Was für Gerichte lässt er in Asien kochen? «Der Trend geht wieder zurück zu purem, einfachen und intensiven Geschmack. Ich koche gerne klassisch mit einem modernen Touch und achte auf höchsten Geschmack.» Sein Stil habe sich in den letzten Jahren ein bisschen verändert: «Meine Gerichte sind einfacher geworden. Ein Blumenkohl soll eben nach Blumenkohl schmecken. In Schanghai mag man sehr traditionelle wie auch supermoderne Sachen. Klassische Gerichte mit Foie gras gehören zum Repertoire des Hotels.» Jedoch können es auch ein eher einfaches Gerichte sein – zum Beispiel ein pochiertes Kalbsfilet mit Erbsenmoussline und Trüffelgnocchi.
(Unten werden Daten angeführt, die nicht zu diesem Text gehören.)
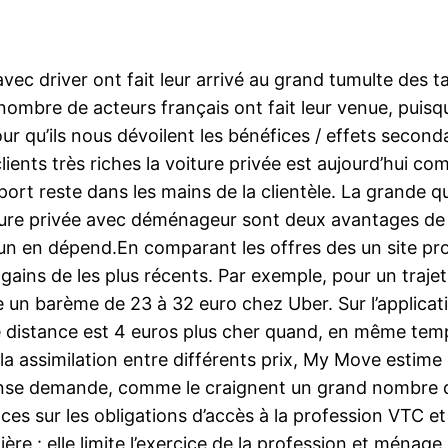
ec driver ont fait leur arrivé au grand tumulte des ta
 nombre de acteurs français ont fait leur venue, puis
r qu’ils nous dévoilent les bénéfices / effets seconda
lients très riches la voiture privée est aujourd’hui com
port reste dans les mains de la clientèle. La grande q
oiture privée avec déménageur sont deux avantages de 
hacun en dépend.En comparant les offres des un site p
gains de les plus récents. Par exemple, pour un trajet
n barème de 23 à 32 euro chez Uber. Sur l’application
e distance est 4 euros plus cher quand, en même tem
r la assimilation entre différents prix, My Move estim
nse demande, comme le craignent un grand nombre de
s sur les obligations d’accès à la profession VTC e
ère : elle limite l’exercice de la profession et ménage 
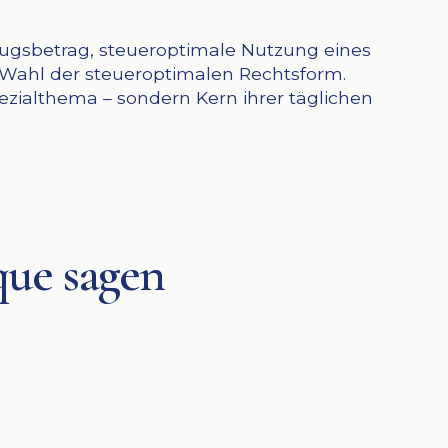
zugsbetrag, steueroptimale Nutzung eines
e Wahl der steueroptimalen Rechtsform.
Spezialthema – sondern Kern ihrer täglichen
que sagen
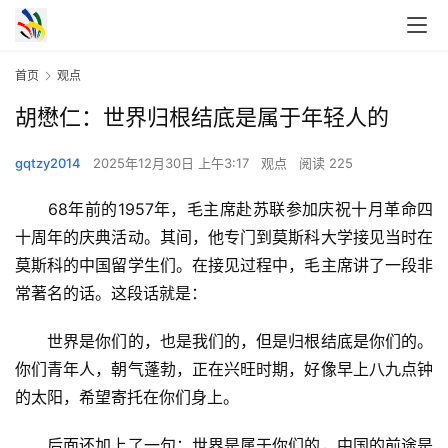
首页
观点
胡懋仁：世界归根结底是属于年轻人的
gqtzy2014
2025年12月30日 上午3:17
观点
阅读 225
　　68年前的1957年，毛主席赴苏联参加庆祝十月革命四
十周年的庆典活动。其间，他专门到莫斯科大学接见当时在
莫斯科的中国留学生们。在接见过程中，毛主席讲了一段非
常著名的话。这段话就是：
　　世界是你们的，也是我们的，但是归根结底是你们的。
你们青年人，朝气蓬勃，正在兴旺时期，好像早上八九点钟
的太阳，希望寄托在你们身上。
　　后面还加上了一句：世界是属于你们的，中国的前途是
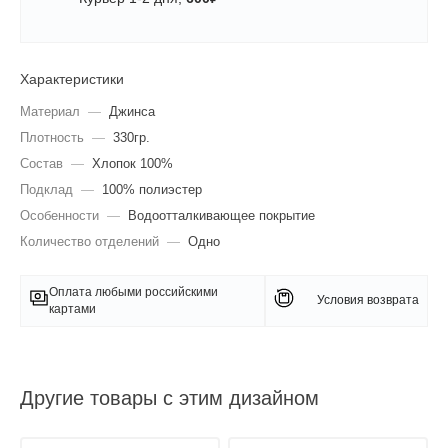
Характеристики
Материал
—
Джинса
Плотность
—
330гр.
Состав
—
Хлопок 100%
Подклад
—
100% полиэстер
Особенности
—
Водоотталкивающее покрытие
Количество отделений
—
Одно
Оплата любыми российскими
Условия возврата
картами
Другие товары с этим дизайном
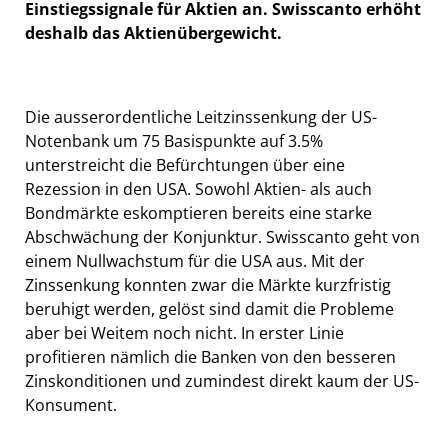
Einstiegssignale für Aktien an. Swisscanto erhöht
deshalb das Aktienübergewicht.
Die ausserordentliche Leitzinssenkung der US-
Notenbank um 75 Basispunkte auf 3.5%
unterstreicht die Befürchtungen über eine
Rezession in den USA. Sowohl Aktien- als auch
Bondmärkte eskomptieren bereits eine starke
Abschwächung der Konjunktur. Swisscanto geht von
einem Nullwachstum für die USA aus. Mit der
Zinssenkung konnten zwar die Märkte kurzfristig
beruhigt werden, gelöst sind damit die Probleme
aber bei Weitem noch nicht. In erster Linie
profitieren nämlich die Banken von den besseren
Zinskonditionen und zumindest direkt kaum der US-
Konsument.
Das Kochen für Prominente gehört in den Hyatt Hotels dazu: «Als der damalige US-Präsident Barack Obama oder sein Vize Joe Biden in Südkorea weilten, gingen sie bei uns im Hyatt Grand Seoul ein und aus. Auch Schauspieler wie Brat Pitt.» Mehr bekochte dort auch Xi Jinping, den Staatspräsidenten der Volksrepublik China. Wie lange Merh in Asien bleibt, sei noch offen. «Ich kann mir irgendwann eine Rückkehr in die Schweiz vorstellen. Was ich in China erleben darf – mit Gästen sowie Kolleginnen und Kollegen, ist interessant und entschädigt für vieles. Wenn ich mal kurz frei habe, ist das für mich wie Ferien.»